Assignment
Without any of their pictures, return all of the records exactly.
※ ※ ※
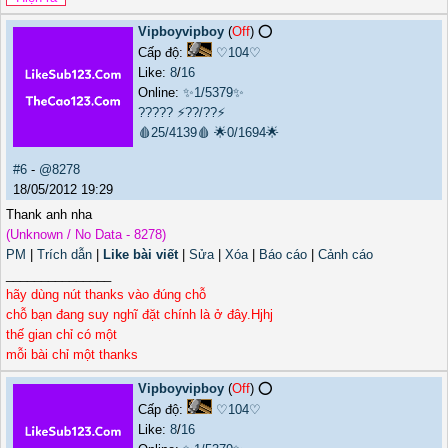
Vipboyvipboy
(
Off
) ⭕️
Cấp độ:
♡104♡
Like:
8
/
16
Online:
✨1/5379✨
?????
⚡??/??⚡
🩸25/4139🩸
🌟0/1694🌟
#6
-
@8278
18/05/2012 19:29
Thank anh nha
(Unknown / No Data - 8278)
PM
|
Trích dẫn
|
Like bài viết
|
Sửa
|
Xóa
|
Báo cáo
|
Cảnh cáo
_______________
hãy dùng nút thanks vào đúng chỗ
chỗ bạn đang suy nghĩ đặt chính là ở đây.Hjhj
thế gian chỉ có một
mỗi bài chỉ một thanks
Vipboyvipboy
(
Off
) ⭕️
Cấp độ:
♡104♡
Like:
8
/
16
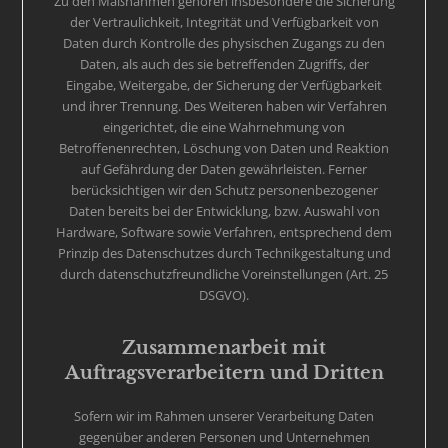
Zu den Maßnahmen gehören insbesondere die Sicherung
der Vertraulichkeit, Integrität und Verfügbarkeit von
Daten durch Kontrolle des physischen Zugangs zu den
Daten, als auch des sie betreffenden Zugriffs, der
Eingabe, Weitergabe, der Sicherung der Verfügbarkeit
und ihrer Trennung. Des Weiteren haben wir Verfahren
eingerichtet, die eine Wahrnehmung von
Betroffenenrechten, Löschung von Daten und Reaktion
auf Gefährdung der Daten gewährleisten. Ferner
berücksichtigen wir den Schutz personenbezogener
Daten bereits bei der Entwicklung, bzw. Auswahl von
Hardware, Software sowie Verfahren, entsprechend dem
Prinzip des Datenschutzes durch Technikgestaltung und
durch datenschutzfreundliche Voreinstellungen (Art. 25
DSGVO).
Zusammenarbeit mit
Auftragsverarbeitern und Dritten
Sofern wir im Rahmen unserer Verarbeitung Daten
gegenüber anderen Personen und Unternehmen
※ ※ ※
Output of the exercise
Vipboyvipboy
(
Off
) ⭕️
Cấp độ:
♡104♡
Like:
8
/
16
Online:
✨1/5379✨
?????
⚡??/??⚡
🩸25/4139🩸
🌟0/1694🌟
#6
-
@8278
18/05/2012 19:29
Thank anh nha
(Unknown / No Data - 8278)
PM
|
Trích dẫn
|
Like bài viết
|
Sửa
|
Xóa
|
Báo cáo
|
Cảnh cáo
_______________
hãy dùng nút thanks vào đúng chỗ
chỗ bạn đang suy nghĩ đặt chính là ở đây.Hjhj
thế gian chỉ có một
mỗi bài chỉ một thanks
Vipboyvipboy
(
Off
) ⭕️
Cấp độ:
♡104♡
Like:
8
/
16
Zu den Maßnahmen gehören insbesondere die Sicherung
der Vertraulichkeit, Integrität und Verfügbarkeit von
Daten durch Kontrolle des physischen Zugangs zu den
Daten, als auch des sie betreffenden Zugriffs, der
Eingabe, Weitergabe, der Sicherung der Verfügbarkeit
und ihrer Trennung. Des Weiteren haben wir Verfahren
eingerichtet, die eine Wahrnehmung von
Betroffenenrechten, Löschung von Daten und Reaktion
auf Gefährdung der Daten gewährleisten. Ferner
berücksichtigen wir den Schutz personenbezogener
Daten bereits bei der Entwicklung, bzw. Auswahl von
Hardware, Software sowie Verfahren, entsprechend dem
Prinzip des Datenschutzes durch Technikgestaltung und
durch datenschutzfreundliche Voreinstellungen (Art. 25
DSGVO).
Zusammenarbeit mit
Auftragsverarbeitern und Dritten
Sofern wir im Rahmen unserer Verarbeitung Daten
gegenüber anderen Personen und Unternehmen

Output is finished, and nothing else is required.